━━━ RECORDS PROVIDED

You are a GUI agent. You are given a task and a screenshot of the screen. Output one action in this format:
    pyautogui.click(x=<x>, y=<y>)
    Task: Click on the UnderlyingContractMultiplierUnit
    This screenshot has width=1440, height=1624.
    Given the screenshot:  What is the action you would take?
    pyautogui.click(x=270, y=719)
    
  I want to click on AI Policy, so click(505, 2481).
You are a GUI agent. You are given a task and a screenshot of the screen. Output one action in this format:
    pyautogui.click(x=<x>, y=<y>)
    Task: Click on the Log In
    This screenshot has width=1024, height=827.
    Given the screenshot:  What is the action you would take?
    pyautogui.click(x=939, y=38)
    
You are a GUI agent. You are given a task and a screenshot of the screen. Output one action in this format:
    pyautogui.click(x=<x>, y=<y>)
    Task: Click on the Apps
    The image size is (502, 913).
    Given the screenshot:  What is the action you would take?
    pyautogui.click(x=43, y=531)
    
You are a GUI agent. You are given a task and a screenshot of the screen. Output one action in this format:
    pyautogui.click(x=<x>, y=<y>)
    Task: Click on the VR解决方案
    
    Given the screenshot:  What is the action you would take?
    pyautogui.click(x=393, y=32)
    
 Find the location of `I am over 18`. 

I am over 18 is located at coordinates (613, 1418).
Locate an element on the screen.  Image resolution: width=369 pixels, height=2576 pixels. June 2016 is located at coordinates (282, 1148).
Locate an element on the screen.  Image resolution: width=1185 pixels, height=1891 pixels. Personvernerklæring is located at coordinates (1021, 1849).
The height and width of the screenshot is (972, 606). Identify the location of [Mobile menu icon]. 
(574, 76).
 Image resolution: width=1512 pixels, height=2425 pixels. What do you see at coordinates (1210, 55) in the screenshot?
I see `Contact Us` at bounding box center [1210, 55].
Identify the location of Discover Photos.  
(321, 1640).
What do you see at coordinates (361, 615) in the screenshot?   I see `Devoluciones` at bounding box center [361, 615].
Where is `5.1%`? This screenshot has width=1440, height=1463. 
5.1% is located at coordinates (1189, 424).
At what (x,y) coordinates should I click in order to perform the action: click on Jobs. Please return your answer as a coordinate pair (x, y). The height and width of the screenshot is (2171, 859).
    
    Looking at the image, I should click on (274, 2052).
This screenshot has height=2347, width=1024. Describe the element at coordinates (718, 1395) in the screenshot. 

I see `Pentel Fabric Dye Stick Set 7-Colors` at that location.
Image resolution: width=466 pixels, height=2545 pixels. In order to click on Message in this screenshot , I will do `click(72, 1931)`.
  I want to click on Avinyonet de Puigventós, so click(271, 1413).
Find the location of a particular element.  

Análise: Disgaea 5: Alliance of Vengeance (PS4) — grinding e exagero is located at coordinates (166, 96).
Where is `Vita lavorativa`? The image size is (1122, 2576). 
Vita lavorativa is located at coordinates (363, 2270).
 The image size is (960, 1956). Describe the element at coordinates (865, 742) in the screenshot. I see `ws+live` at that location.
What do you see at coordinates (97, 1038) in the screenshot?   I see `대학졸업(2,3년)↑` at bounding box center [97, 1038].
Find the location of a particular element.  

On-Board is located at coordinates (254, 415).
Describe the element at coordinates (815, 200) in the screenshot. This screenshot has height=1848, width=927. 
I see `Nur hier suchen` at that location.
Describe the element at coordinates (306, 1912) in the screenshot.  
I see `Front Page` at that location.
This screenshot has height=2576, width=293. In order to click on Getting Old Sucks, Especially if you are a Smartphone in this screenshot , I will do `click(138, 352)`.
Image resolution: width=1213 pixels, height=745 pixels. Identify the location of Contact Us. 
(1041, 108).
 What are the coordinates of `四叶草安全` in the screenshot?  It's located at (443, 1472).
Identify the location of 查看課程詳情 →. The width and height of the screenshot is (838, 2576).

━━━━━━

▸ EXERCISE PROMPT
The records above are to be printed in full, exactly as they appear.

▸ TASK ANSWER
You are a GUI agent. You are given a task and a screenshot of the screen. Output one action in this format:
    pyautogui.click(x=<x>, y=<y>)
    Task: Click on the UnderlyingContractMultiplierUnit
    This screenshot has width=1440, height=1624.
    Given the screenshot:  What is the action you would take?
    pyautogui.click(x=270, y=719)
    
  I want to click on AI Policy, so click(505, 2481).
You are a GUI agent. You are given a task and a screenshot of the screen. Output one action in this format:
    pyautogui.click(x=<x>, y=<y>)
    Task: Click on the Log In
    This screenshot has width=1024, height=827.
    Given the screenshot:  What is the action you would take?
    pyautogui.click(x=939, y=38)
    
You are a GUI agent. You are given a task and a screenshot of the screen. Output one action in this format:
    pyautogui.click(x=<x>, y=<y>)
    Task: Click on the Apps
    The image size is (502, 913).
    Given the screenshot:  What is the action you would take?
    pyautogui.click(x=43, y=531)
    
You are a GUI agent. You are given a task and a screenshot of the screen. Output one action in this format:
    pyautogui.click(x=<x>, y=<y>)
    Task: Click on the VR解决方案
    
    Given the screenshot:  What is the action you would take?
    pyautogui.click(x=393, y=32)
    
 Find the location of `I am over 18`. 

I am over 18 is located at coordinates (613, 1418).
Locate an element on the screen.  Image resolution: width=369 pixels, height=2576 pixels. June 2016 is located at coordinates (282, 1148).
Locate an element on the screen.  Image resolution: width=1185 pixels, height=1891 pixels. Personvernerklæring is located at coordinates (1021, 1849).
The height and width of the screenshot is (972, 606). Identify the location of [Mobile menu icon]. 
(574, 76).
 Image resolution: width=1512 pixels, height=2425 pixels. What do you see at coordinates (1210, 55) in the screenshot?
I see `Contact Us` at bounding box center [1210, 55].
Identify the location of Discover Photos.  
(321, 1640).
What do you see at coordinates (361, 615) in the screenshot?   I see `Devoluciones` at bounding box center [361, 615].
Where is `5.1%`? This screenshot has width=1440, height=1463. 
5.1% is located at coordinates (1189, 424).
At what (x,y) coordinates should I click in order to perform the action: click on Jobs. Please return your answer as a coordinate pair (x, y). The height and width of the screenshot is (2171, 859).
    
    Looking at the image, I should click on (274, 2052).
This screenshot has height=2347, width=1024. Describe the element at coordinates (718, 1395) in the screenshot. 

I see `Pentel Fabric Dye Stick Set 7-Colors` at that location.
Image resolution: width=466 pixels, height=2545 pixels. In order to click on Message in this screenshot , I will do `click(72, 1931)`.
  I want to click on Avinyonet de Puigventós, so click(271, 1413).
Find the location of a particular element.  

Análise: Disgaea 5: Alliance of Vengeance (PS4) — grinding e exagero is located at coordinates (166, 96).
Where is `Vita lavorativa`? The image size is (1122, 2576). 
Vita lavorativa is located at coordinates (363, 2270).
 The image size is (960, 1956). Describe the element at coordinates (865, 742) in the screenshot. I see `ws+live` at that location.
What do you see at coordinates (97, 1038) in the screenshot?   I see `대학졸업(2,3년)↑` at bounding box center [97, 1038].
Find the location of a particular element.  

On-Board is located at coordinates (254, 415).
Describe the element at coordinates (815, 200) in the screenshot. This screenshot has height=1848, width=927. 
I see `Nur hier suchen` at that location.
Describe the element at coordinates (306, 1912) in the screenshot.  
I see `Front Page` at that location.
This screenshot has height=2576, width=293. In order to click on Getting Old Sucks, Especially if you are a Smartphone in this screenshot , I will do `click(138, 352)`.
Image resolution: width=1213 pixels, height=745 pixels. Identify the location of Contact Us. 
(1041, 108).
 What are the coordinates of `四叶草安全` in the screenshot?  It's located at (443, 1472).
Identify the location of 查看課程詳情 →. The width and height of the screenshot is (838, 2576).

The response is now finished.